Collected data

━━━━━━━━━━━━━━━━━━━━━━━━━━━━━━

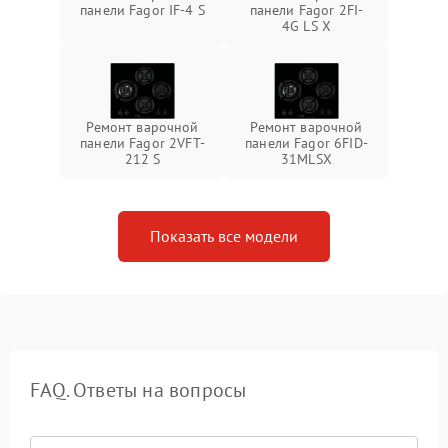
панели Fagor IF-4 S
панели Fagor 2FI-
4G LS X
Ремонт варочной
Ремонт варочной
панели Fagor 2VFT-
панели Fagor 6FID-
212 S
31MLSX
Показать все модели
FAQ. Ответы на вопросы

━━━━━━━━━━━━━━━━━━━━━━━━━━━━━━

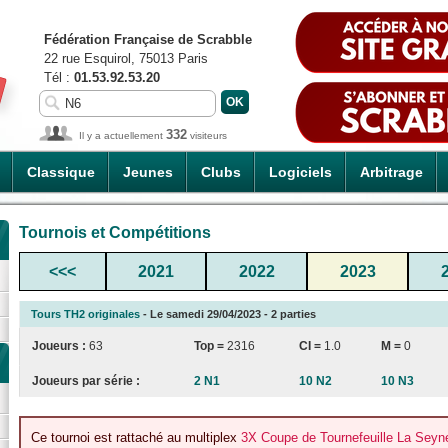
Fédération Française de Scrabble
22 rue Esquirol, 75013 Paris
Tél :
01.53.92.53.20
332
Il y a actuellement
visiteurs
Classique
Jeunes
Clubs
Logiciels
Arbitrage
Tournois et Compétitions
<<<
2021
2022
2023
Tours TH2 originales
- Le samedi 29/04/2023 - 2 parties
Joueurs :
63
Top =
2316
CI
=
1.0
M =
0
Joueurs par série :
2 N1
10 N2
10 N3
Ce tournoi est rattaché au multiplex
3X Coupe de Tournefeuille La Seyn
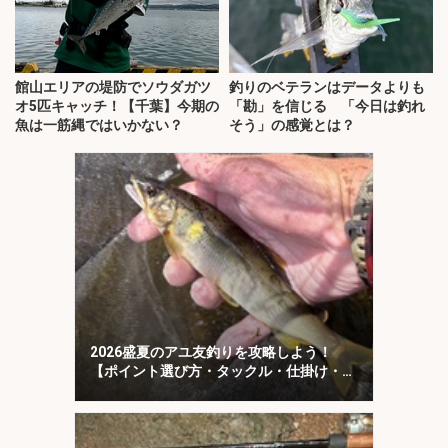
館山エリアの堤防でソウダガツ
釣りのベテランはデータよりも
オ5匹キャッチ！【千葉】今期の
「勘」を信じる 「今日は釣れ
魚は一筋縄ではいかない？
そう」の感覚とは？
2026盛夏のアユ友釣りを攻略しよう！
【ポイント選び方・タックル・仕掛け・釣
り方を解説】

━━━━━━━━━━━━━━━━━━━━━━━━━━━━━━

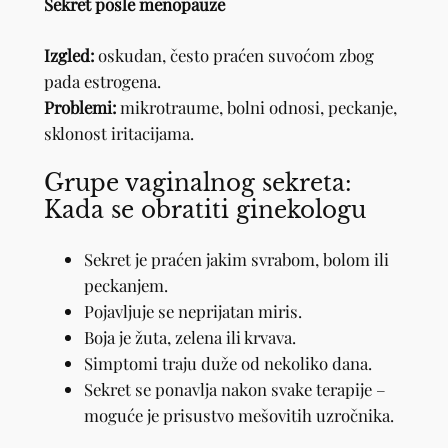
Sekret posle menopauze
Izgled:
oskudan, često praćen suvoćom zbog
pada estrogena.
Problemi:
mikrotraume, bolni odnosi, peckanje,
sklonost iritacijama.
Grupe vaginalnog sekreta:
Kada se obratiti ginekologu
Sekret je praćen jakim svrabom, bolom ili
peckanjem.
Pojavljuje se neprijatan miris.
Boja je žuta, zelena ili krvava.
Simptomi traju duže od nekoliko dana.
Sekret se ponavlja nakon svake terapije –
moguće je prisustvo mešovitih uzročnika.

━━━━━━━━━━━━━━━━━━━━━━━━━━━━━━

Work instructions | Return exactly the lines above from the line that has "панели Fagor IF-4 S" through the line that has "FAQ. Ответы на вопросы", inclusive, and nothing else.

Result for this exercise |
панели Fagor IF-4 S
панели Fagor 2FI-
4G LS X
Ремонт варочной
Ремонт варочной
панели Fagor 2VFT-
панели Fagor 6FID-
212 S
31MLSX
Показать все модели
FAQ. Ответы на вопросы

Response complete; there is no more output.